Всю жизнь мы положили на детей. Не на карьеру, не на себя — только на них, наших троих, ради которых терпели лишения, отказывали себе в самом необходимом. И кто бы мог подумать, что в конце этого пути, когда силы уже на исходе, а здоровье подводит, нас встретят не благодарность и тепло, а равнодушие и пустота.
С Васей мы познакомились ещё в школе — сидели за одной партой, гуляли в одном дворе. А в восемнадцать расписались. Свадьбу справляли скромно, денег едва хватило на стол для самых близких. Через полгода я узнала, что жду ребёнка. Вася бросил институт и устроился грузчиком, потом подрабатывал ночным сторожем — лишь бы прокормить семью.

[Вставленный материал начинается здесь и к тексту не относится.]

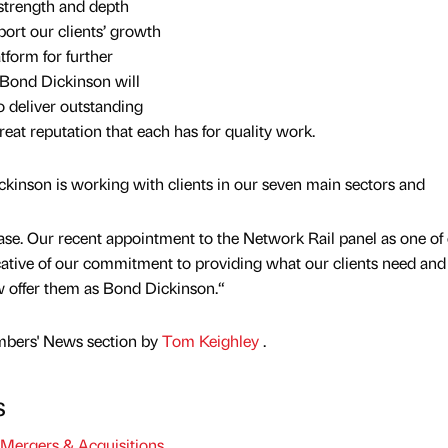
 strength and depth
port our clients’ growth
atform for further
 Bond Dickinson will
o deliver outstanding
reat reputation that each has for quality work.
kinson is working with clients in our seven main sectors and
base. Our recent appointment to the Network Rail panel as one of
ndicative of our commitment to providing what our clients need and
w offer them as Bond Dickinson.“
mbers' News section by
Tom Keighley
.
s
Mergers & Acquisitions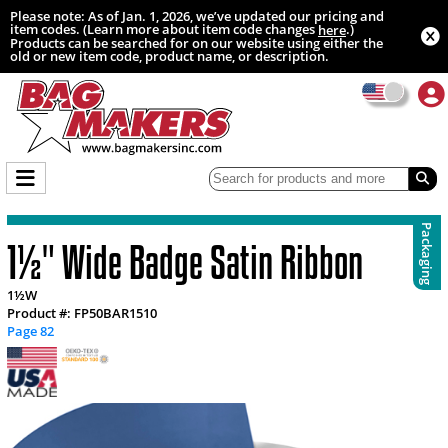
Please note: As of Jan. 1, 2026, we’ve updated our pricing and
item codes. (Learn more about item code changes
.)
here
Products can be searched for on our website using either the
old or new item code, product name, or description.
Packaging
1½" Wide Badge Satin Ribbon
1½W
Product #: FP50BAR1510
Page 82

Жили впроголодь. Бывало, неделю питались кашей и картошкой, но не роптали. Мы знали, ради чего терпим. Мечтали, чтобы наши дети не знали нищеты, не дрожали над каждой копейкой, как мы. Когда дела немного наладились, я снова забеременела. Страшно? Конечно. Но мы даже не думали отказываться — раз Бог дал, значит, справимся.
Помощи не было ни от кого. Мама умерла рано, а свёкор жил в другом городе и не интересовался нашими делами. Я варилась между пелёнками и плитой, а Вася пропадал на работе, возвращался затемно, с потрёпанными руками и пустым взглядом.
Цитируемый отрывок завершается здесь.